╭─ Source records
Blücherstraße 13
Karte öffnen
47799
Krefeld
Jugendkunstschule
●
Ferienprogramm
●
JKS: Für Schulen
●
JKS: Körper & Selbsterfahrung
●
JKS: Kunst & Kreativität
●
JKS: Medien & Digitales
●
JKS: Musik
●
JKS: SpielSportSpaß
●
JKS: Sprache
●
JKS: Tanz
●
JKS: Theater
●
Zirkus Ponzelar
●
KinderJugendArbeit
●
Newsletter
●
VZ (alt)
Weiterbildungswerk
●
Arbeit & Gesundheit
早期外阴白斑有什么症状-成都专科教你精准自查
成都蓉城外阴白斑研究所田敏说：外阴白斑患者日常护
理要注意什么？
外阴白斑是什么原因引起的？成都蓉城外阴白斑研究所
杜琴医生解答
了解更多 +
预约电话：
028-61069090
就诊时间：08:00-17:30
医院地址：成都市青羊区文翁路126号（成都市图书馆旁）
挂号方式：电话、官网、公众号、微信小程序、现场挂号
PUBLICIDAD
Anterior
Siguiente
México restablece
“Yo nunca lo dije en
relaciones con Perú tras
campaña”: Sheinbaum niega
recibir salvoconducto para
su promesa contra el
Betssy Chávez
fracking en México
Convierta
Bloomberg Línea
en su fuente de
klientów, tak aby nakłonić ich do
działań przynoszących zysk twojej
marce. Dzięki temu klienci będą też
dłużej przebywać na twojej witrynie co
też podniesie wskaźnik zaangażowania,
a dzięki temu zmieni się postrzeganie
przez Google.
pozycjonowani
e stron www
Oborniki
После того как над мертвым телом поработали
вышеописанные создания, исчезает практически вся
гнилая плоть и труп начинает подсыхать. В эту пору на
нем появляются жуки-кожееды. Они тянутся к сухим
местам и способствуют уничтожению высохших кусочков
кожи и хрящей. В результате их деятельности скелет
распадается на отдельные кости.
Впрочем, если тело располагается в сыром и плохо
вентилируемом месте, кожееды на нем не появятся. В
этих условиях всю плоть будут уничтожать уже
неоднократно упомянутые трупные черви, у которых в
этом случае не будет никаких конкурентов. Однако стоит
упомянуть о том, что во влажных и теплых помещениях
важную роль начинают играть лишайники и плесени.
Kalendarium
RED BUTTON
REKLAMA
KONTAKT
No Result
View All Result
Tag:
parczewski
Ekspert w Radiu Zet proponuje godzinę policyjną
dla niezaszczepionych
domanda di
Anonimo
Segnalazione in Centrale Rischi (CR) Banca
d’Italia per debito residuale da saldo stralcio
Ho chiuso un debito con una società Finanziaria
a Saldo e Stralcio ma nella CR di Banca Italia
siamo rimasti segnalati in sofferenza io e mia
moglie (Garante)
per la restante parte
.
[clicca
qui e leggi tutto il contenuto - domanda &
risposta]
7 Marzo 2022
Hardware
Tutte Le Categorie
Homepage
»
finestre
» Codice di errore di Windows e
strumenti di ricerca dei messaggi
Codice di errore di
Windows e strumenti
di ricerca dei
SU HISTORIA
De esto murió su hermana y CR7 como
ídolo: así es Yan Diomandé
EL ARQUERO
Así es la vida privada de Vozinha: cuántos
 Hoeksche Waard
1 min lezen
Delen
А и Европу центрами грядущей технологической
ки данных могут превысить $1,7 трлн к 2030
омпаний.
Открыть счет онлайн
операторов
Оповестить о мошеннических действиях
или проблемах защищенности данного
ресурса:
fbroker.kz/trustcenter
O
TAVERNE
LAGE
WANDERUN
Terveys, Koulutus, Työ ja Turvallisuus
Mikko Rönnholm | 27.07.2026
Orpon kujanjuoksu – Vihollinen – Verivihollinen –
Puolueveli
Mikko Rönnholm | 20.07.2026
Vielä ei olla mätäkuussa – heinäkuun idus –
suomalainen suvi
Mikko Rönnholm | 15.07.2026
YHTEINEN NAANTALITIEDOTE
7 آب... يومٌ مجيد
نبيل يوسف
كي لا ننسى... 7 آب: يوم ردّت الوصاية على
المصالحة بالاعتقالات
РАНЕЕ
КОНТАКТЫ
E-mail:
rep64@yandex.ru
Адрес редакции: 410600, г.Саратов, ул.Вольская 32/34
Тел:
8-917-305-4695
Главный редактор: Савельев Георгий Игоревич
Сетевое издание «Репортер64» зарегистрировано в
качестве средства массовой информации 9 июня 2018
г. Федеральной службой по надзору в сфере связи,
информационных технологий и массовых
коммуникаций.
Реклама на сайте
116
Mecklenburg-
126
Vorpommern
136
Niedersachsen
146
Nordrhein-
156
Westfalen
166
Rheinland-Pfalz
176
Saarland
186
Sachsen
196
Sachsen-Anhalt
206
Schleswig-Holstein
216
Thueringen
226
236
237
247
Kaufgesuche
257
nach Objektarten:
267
╰─
Above are the records; from them, give again exactly the lines from the one containing "JKS: SpielSportSpaß" through the one containing "México restablece", both included.

## Answer for the task
JKS: SpielSportSpaß
●
JKS: Sprache
●
JKS: Tanz
●
JKS: Theater
●
Zirkus Ponzelar
●
KinderJugendArbeit
●
Newsletter
●
VZ (alt)
Weiterbildungswerk
●
Arbeit & Gesundheit
早期外阴白斑有什么症状-成都专科教你精准自查
成都蓉城外阴白斑研究所田敏说：外阴白斑患者日常护
理要注意什么？
外阴白斑是什么原因引起的？成都蓉城外阴白斑研究所
杜琴医生解答
了解更多 +
预约电话：
028-61069090
就诊时间：08:00-17:30
医院地址：成都市青羊区文翁路126号（成都市图书馆旁）
挂号方式：电话、官网、公众号、微信小程序、现场挂号
PUBLICIDAD
Anterior
Siguiente
México restablece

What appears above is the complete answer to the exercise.